THE likely wide-ranging repercussions of Britain’s departure from the European Union make Brexit an issue of continuing concern not only in Europe itself but in many other parts of the world as well.
With only a small working majority, and in the face of controversy and domestic opposition on the part of some to its Brexit policies, there can be no guarantee that Prime Minister Theresa May’s government will be able to stick to the timing of the nation’s agreed departure in March, 2019. But, if Brexit is achieved, one undoubted effect will be a strengthening of Britain’s ties to the Commonwealth, and this should work to the benefit of smaller countries like The Bahamas.
Although the Brexit negotiations to agree detailed terms for leaving the bloc seem to have been deadlocked so far, they may now have reached a pivotal stage.
It is clear that three main issues remain to be resolved before moving on to discussion of a trade agreement between a post-Brexit UK outside the EU and the 27 remaining member states – a so-called divorce bill or financial settlement, the rights of EU citizens living in the UK and vice versa, and the arrangements for the border between Northern Ireland as part of the UK and the Republic of Ireland as an EU member state.

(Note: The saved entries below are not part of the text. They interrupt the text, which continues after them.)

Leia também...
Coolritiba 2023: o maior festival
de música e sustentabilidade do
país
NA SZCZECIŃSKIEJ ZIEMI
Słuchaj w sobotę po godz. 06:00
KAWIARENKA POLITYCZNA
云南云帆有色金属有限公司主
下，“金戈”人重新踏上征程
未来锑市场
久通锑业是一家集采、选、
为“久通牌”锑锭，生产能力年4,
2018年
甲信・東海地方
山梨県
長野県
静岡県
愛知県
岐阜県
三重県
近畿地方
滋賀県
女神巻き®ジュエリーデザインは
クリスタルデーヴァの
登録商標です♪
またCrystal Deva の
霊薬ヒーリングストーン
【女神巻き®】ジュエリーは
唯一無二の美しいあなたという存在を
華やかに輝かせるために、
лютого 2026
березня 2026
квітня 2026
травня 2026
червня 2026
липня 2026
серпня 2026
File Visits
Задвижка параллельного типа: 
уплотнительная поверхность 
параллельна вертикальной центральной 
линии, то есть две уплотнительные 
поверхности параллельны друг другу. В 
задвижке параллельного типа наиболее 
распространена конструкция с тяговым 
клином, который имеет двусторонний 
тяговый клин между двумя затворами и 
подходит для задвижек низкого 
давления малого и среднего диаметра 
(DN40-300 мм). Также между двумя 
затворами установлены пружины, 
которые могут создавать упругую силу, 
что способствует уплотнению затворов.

It appears that negotiations about all three have advanced recently to the point that an EU summit in December will decide whether “sufficient progress” has been made in order to move on to trade talks. The terms of any new trade agreement will be of prime importance in Britain’s future relationship with the EU – some 43 per cent of the UK’s exports go to EU countries, but it has a trade deficit with the bloc which therefore has a major interest in continuing to maintain full and free access to the UK market.
As regards a financial agreement, Britain has stated its commitment to meet its obligations arising from its EU membership, not least because it wants to keep on good terms with the remaining members after Brexit and to co-operate fully across-the-board. However, the UK is the second largest contributor to the EU budget and certain demands for extended payments have apparently been resisted by UK negotiators as being excessive. Nonetheless, it seems that Mrs May has reached an agreement in principle with Brussels about the size of the divorce settlement without confirming exact figures. She has said, however, that this will be contingent on securing a good deal on future trade – and both sides have made it clear that “nothing is agreed until everything is agreed”.
While Brexit is taking centre stage, the future of the EU itself is uncertain with increasing opposition amongst member states like Poland, Hungary and the Czech Republic, particularly in relation to matters like enforced immigration quotas. Another concern is the possible effect of political instability in Germany on the EU following Chancellor Merkel’s difficulty in forming a new coalition after her Party’s relatively poor showing in the federal elections in September.
Supporters of Brexit argue that, having earlier declined to join the euro single currency or the Schengen agreement to remove borders in Europe, this is the time for Britain to quit the EU as Brussels forges ahead towards greater political and economic union and creation of a federal state.
Despite the continuing controversy and doubts, it is now beginning to look inevitable that Britain will leave the EU. But it remains to be seen whether hopes will be realised of a national resurgence when the nation becomes truly independent once more – and, freed from what many regard as the shackles of excessive EU interference in the form of directives and regulations, it is able to make its own laws again that are justiciable in its own courts, control its own borders and, crucially, make its own trade agreements with the rest of the world. At this juncture, however, few observers dare look beyond the possibility of Britain being able first to negotiate a satisfactory bilateral trade deal with the EU.
With public opinion in the UK about Brexit still divided, there are genuine fears about the nation’s future outside the bloc after more than forty years as a member. Even though Britain has the fifth largest economy in the world and in so many respects is a big hitter on the international stage, some people see the future as frighteningly bleak and threatening. But others welcome the prospect of new opportunities that herald an exciting fresh start leading to greater prosperity and influence in keeping with the nation’s history as well as its potential.